Insgesamt erlebt man die Entwicklung der Charaktere in einer Art Zeitraffer, denn in der Kürze des Romans bleibt wenig Raum dafür. So wirken die Umbrüche auch aufgesetzt, teilweise sogar von außen aufgestülpt. So kommt Giulias Zukunftsidee nicht von ihr, sondern von ihrem indischen Liebhaber, Sarah wird von ihrem Arbeitgeber zum Umdenken gezwungen, allein Smita fasst ihre Entscheidung aus sich heraus, wenn auch hauptsächlich motiviert durch ihre Tochter, der sie eine andere Zukunft schaffen möchte.

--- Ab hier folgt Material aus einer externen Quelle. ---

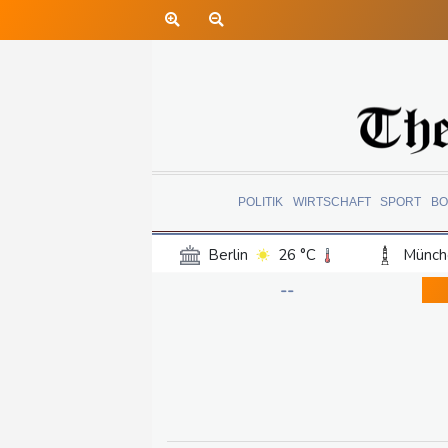
POLITIK
WIRTSCHAFT
SPORT
BO
Berlin
26 °C
Münch
Frankfurt am Main
28 °C
--
Hannover
25 °C
Kö
Rostock
24 °C
Stut
Salzburg
26 °C
Ba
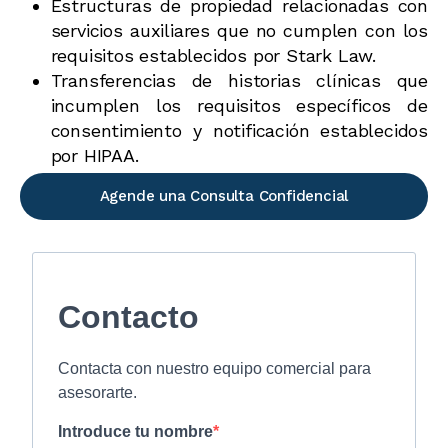
Estructuras de propiedad relacionadas con
servicios auxiliares que no cumplen con los
requisitos establecidos por Stark Law.
Transferencias de historias clínicas que
incumplen los requisitos específicos de
consentimiento y notificación establecidos
por HIPAA.
Agende una Consulta Confidencial
Contacto
Contacta con nuestro equipo comercial para
asesorarte.
Introduce tu nombre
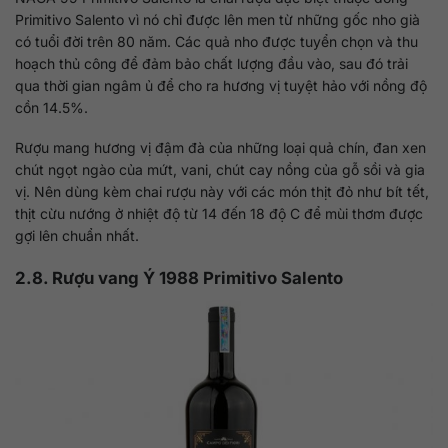
Primitivo Salento vì nó chỉ được lên men từ những gốc nho già
có tuổi đời trên 80 năm. Các quả nho được tuyển chọn và thu
hoạch thủ công để đảm bảo chất lượng đầu vào, sau đó trải
qua thời gian ngâm ủ để cho ra hương vị tuyệt hảo với nồng độ
cồn 14.5%.
Rượu mang hương vị đậm đà của những loại quả chín, đan xen
chút ngọt ngào của mứt, vani, chút cay nồng của gỗ sồi và gia
vị. Nên dùng kèm chai rượu này với các món thịt đỏ như bít tết,
thịt cừu nướng ở nhiệt độ từ 14 đến 18 độ C để mùi thơm được
gợi lên chuẩn nhất.
2.8. Rượu vang Ý 1988 Primitivo Salento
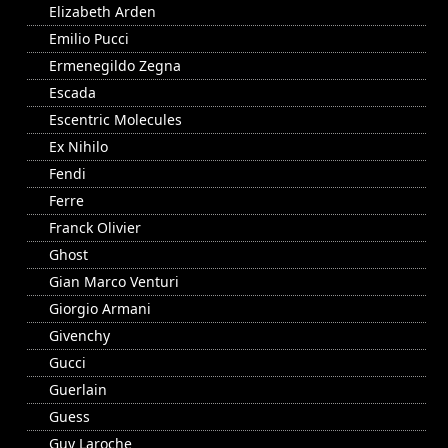
Elizabeth Arden
Emilio Pucci
Ermenegildo Zegna
Escada
Escentric Molecules
Ex Nihilo
Fendi
Ferre
Franck Olivier
Ghost
Gian Marco Venturi
Giorgio Armani
Givenchy
Gucci
Guerlain
Guess
Guy Laroche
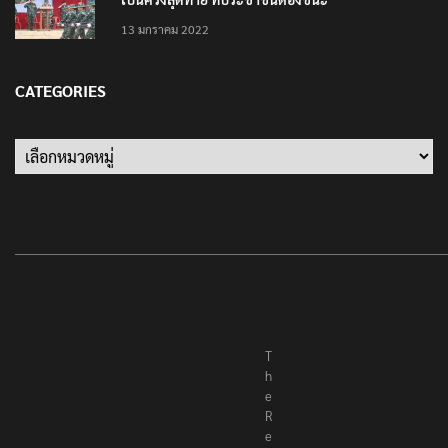
13 มกราคม 2022
CATEGORIES
Categories
T
h
e
R
e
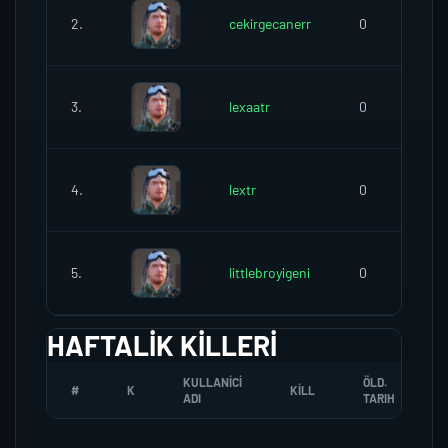
2.
cekirgecanerr
0
3.
lexaatr
0
4.
lextr
0
5.
littlebroyigeni
0
HAFTALIK KILLERI
KULLANICI
ÖLD.
#
K
KILL
ADI
TARIH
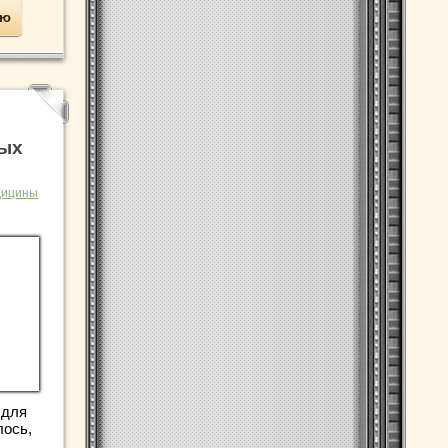
ью
лых
дицины
 для
лось,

Gestört haben mich die ebenfalls etwas grob herangezogenen religiösen Bezüge, die den Protagonistinnen in ihren Entscheidungen Halt geben - besonders bei Smita, die sich selig und befreit fühlt, nachdem sie Eintritt für den Tempel und sogar für ihre Opfergabe bezahlen musste?!
Die Verknüpfung der drei Geschichten wird recht früh offensichtlich, bleibt aber im Grunde ohne Tiefgang, da die Frauen nichts von den jeweils anderen wissen und auch nicht ihren Kampf um Freiheit und Selbstbestimmung erahnen können.
Insgesamt bleibt Der Zopf meines Erachtens hinter seinen Möglichkeiten zurück, emotional haben mich die Schicksale der drei Frauen wenig bis gar nicht berührt.
Laetitia Colombani, Der Zopf. Argon 2019.